United Nations judges on April 11 found Serbian far-right opposition MP Vojislav Seselj guilty on appeal of crimes against humanity. But he will not be imprisoned because of the time already served behind bars.

‘The appeals chamber reverses Seselj’s acquittals for instigating persecution, deportation and other inhumane acts as crimes against humanity,” presiding judge Theodor Meron said at a hearing in The Hague, sentencing the firebrand politician to 10 years behind bars.

The judges said that in line with the court’s rules, “Seselj’s sentence has been served” after he spent about 12 years in jail on trial at the former Yugoslav war crimes court.

As reported by the Agence France-Presse (AfP), Seselj snubbed the hearing and was not present when the verdict was read by judges at the Mechanism for International Criminal Tribunals (MICT).

He had been acquitted in March 2016 of nine war crimes and crimes against humanity charges after a trial lasting more than eight years at the International Criminal Tribunal for the former Yugoslavia (ICTY).

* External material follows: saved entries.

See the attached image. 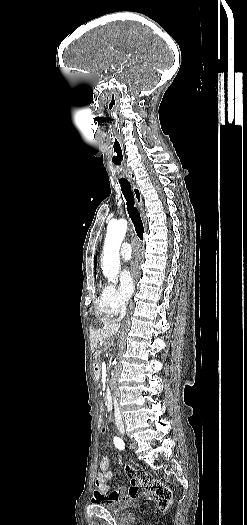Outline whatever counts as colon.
Instances as JSON below:
<instances>
[{"mask_svg": "<svg viewBox=\"0 0 247 525\" xmlns=\"http://www.w3.org/2000/svg\"><path fill=\"white\" fill-rule=\"evenodd\" d=\"M95 424L99 427V431L104 432L106 430V420L102 417L96 419Z\"/></svg>", "mask_w": 247, "mask_h": 525, "instance_id": "5ec220e1", "label": "colon"}]
</instances>
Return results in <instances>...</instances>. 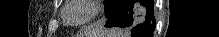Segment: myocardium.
Here are the masks:
<instances>
[{
  "label": "myocardium",
  "mask_w": 219,
  "mask_h": 37,
  "mask_svg": "<svg viewBox=\"0 0 219 37\" xmlns=\"http://www.w3.org/2000/svg\"><path fill=\"white\" fill-rule=\"evenodd\" d=\"M74 1H76V0L68 2V4L65 7L64 13H63L64 22L66 24L70 25V26H83V25H86L89 22H91L95 17H97L101 12V1L100 0H82L83 2H85L91 8L90 15L86 19H84L82 21H79V22L69 21L67 19L66 11L69 9L70 4Z\"/></svg>",
  "instance_id": "myocardium-1"
}]
</instances>
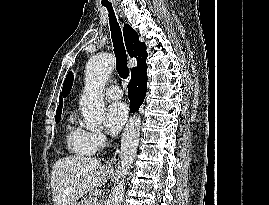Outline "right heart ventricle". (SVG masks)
Returning a JSON list of instances; mask_svg holds the SVG:
<instances>
[{"mask_svg": "<svg viewBox=\"0 0 269 205\" xmlns=\"http://www.w3.org/2000/svg\"><path fill=\"white\" fill-rule=\"evenodd\" d=\"M66 145L69 152L77 157H89L95 152L89 139V133L78 126L73 117L66 125Z\"/></svg>", "mask_w": 269, "mask_h": 205, "instance_id": "right-heart-ventricle-1", "label": "right heart ventricle"}]
</instances>
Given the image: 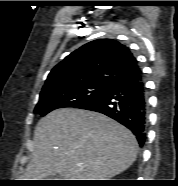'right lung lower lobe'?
I'll use <instances>...</instances> for the list:
<instances>
[{"mask_svg": "<svg viewBox=\"0 0 178 186\" xmlns=\"http://www.w3.org/2000/svg\"><path fill=\"white\" fill-rule=\"evenodd\" d=\"M147 94L141 69L124 75L80 109L105 114L130 129L142 146L146 139Z\"/></svg>", "mask_w": 178, "mask_h": 186, "instance_id": "obj_1", "label": "right lung lower lobe"}]
</instances>
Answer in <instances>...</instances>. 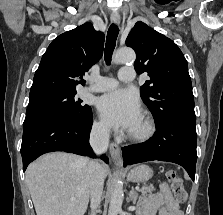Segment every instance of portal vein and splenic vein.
I'll return each instance as SVG.
<instances>
[{
  "label": "portal vein and splenic vein",
  "mask_w": 223,
  "mask_h": 215,
  "mask_svg": "<svg viewBox=\"0 0 223 215\" xmlns=\"http://www.w3.org/2000/svg\"><path fill=\"white\" fill-rule=\"evenodd\" d=\"M136 190L140 187H138L137 185L134 187ZM71 199H76V197H71Z\"/></svg>",
  "instance_id": "portal-vein-and-splenic-vein-1"
}]
</instances>
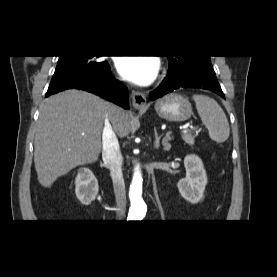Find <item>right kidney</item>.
Returning a JSON list of instances; mask_svg holds the SVG:
<instances>
[{"instance_id":"ca27d5eb","label":"right kidney","mask_w":277,"mask_h":277,"mask_svg":"<svg viewBox=\"0 0 277 277\" xmlns=\"http://www.w3.org/2000/svg\"><path fill=\"white\" fill-rule=\"evenodd\" d=\"M98 181L89 168H80L75 179V193L83 205H90L98 193Z\"/></svg>"}]
</instances>
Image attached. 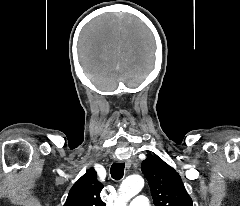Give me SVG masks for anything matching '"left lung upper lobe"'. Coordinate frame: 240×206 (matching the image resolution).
<instances>
[{
  "instance_id": "obj_1",
  "label": "left lung upper lobe",
  "mask_w": 240,
  "mask_h": 206,
  "mask_svg": "<svg viewBox=\"0 0 240 206\" xmlns=\"http://www.w3.org/2000/svg\"><path fill=\"white\" fill-rule=\"evenodd\" d=\"M141 169L156 206H193L179 174L158 156L147 157Z\"/></svg>"
}]
</instances>
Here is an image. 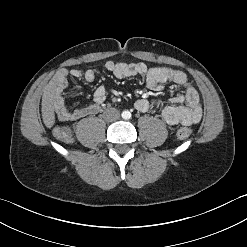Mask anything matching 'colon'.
<instances>
[{
	"label": "colon",
	"mask_w": 247,
	"mask_h": 247,
	"mask_svg": "<svg viewBox=\"0 0 247 247\" xmlns=\"http://www.w3.org/2000/svg\"><path fill=\"white\" fill-rule=\"evenodd\" d=\"M53 135L66 143H69L72 141V131L69 127L66 126H57L53 129ZM192 135V130L190 128L187 127H182L179 128L176 131V138L178 140H185L187 138H189Z\"/></svg>",
	"instance_id": "obj_1"
}]
</instances>
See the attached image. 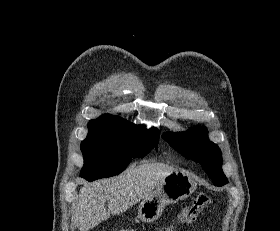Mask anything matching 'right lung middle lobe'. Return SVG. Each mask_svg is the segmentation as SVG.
Segmentation results:
<instances>
[{
    "label": "right lung middle lobe",
    "mask_w": 280,
    "mask_h": 231,
    "mask_svg": "<svg viewBox=\"0 0 280 231\" xmlns=\"http://www.w3.org/2000/svg\"><path fill=\"white\" fill-rule=\"evenodd\" d=\"M89 133L81 143L84 166L81 176L87 181L115 176L126 169L131 158H142L159 142L157 129L113 119L88 123Z\"/></svg>",
    "instance_id": "obj_1"
}]
</instances>
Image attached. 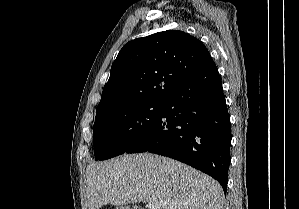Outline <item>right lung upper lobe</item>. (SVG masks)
Here are the masks:
<instances>
[{
    "label": "right lung upper lobe",
    "instance_id": "right-lung-upper-lobe-1",
    "mask_svg": "<svg viewBox=\"0 0 299 209\" xmlns=\"http://www.w3.org/2000/svg\"><path fill=\"white\" fill-rule=\"evenodd\" d=\"M217 69L199 39L178 30L130 41L112 64L96 115L140 102H165L190 76Z\"/></svg>",
    "mask_w": 299,
    "mask_h": 209
}]
</instances>
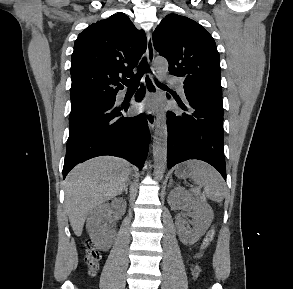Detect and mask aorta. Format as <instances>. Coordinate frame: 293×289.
<instances>
[{
	"mask_svg": "<svg viewBox=\"0 0 293 289\" xmlns=\"http://www.w3.org/2000/svg\"><path fill=\"white\" fill-rule=\"evenodd\" d=\"M157 76L162 79L168 71V63L163 58H157L154 63ZM154 176L162 179L167 162V124L164 113H160L156 120L153 140Z\"/></svg>",
	"mask_w": 293,
	"mask_h": 289,
	"instance_id": "aorta-1",
	"label": "aorta"
}]
</instances>
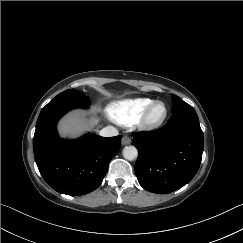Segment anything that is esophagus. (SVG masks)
Instances as JSON below:
<instances>
[{"mask_svg": "<svg viewBox=\"0 0 243 243\" xmlns=\"http://www.w3.org/2000/svg\"><path fill=\"white\" fill-rule=\"evenodd\" d=\"M122 145H129L131 143V139L128 136H123L121 139Z\"/></svg>", "mask_w": 243, "mask_h": 243, "instance_id": "obj_1", "label": "esophagus"}]
</instances>
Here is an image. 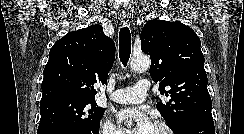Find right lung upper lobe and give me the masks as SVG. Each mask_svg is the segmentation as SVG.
<instances>
[{"mask_svg": "<svg viewBox=\"0 0 244 134\" xmlns=\"http://www.w3.org/2000/svg\"><path fill=\"white\" fill-rule=\"evenodd\" d=\"M115 59L114 41L100 25L72 31L49 52L41 101L69 97L95 101V83H107Z\"/></svg>", "mask_w": 244, "mask_h": 134, "instance_id": "cb5924a9", "label": "right lung upper lobe"}]
</instances>
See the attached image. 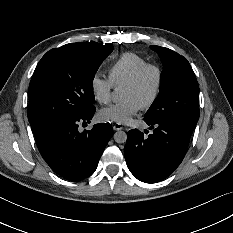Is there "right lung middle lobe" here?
Here are the masks:
<instances>
[{"label":"right lung middle lobe","mask_w":233,"mask_h":233,"mask_svg":"<svg viewBox=\"0 0 233 233\" xmlns=\"http://www.w3.org/2000/svg\"><path fill=\"white\" fill-rule=\"evenodd\" d=\"M112 50V45L79 42L48 51L29 85L31 127L79 117L92 108L94 75Z\"/></svg>","instance_id":"1"}]
</instances>
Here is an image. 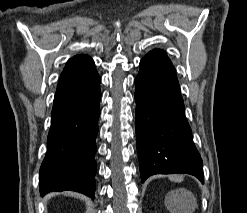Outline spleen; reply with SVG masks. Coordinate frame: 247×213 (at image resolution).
Segmentation results:
<instances>
[{"mask_svg":"<svg viewBox=\"0 0 247 213\" xmlns=\"http://www.w3.org/2000/svg\"><path fill=\"white\" fill-rule=\"evenodd\" d=\"M169 179L171 181H175V182H180L183 180L182 176H178V175H172L169 177ZM169 208L171 210V213H180L179 212V206H182L185 204L186 199L184 197L181 196H175V195H171L170 199H169ZM195 208V204L191 205L188 209V213H192V211Z\"/></svg>","mask_w":247,"mask_h":213,"instance_id":"3e777b00","label":"spleen"}]
</instances>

A three-judge panel led by French judge Jean-Claude Antonetti said in 2016 that prosecutors had “failed to prove beyond all reasonable doubt” or provide sufficient evidence that Seselj was responsible for the crimes he had been charged with.

The verdict had been heavily criticised by law experts and historians who said it had rewritten the history of the Balkans conflicts.

“The appeals chamber finds that no reasonable trier of fact could have concluded that there was no widespread or systematic attack against the non-Serbian population in Croatia and in Bosnia-Herzegovina.”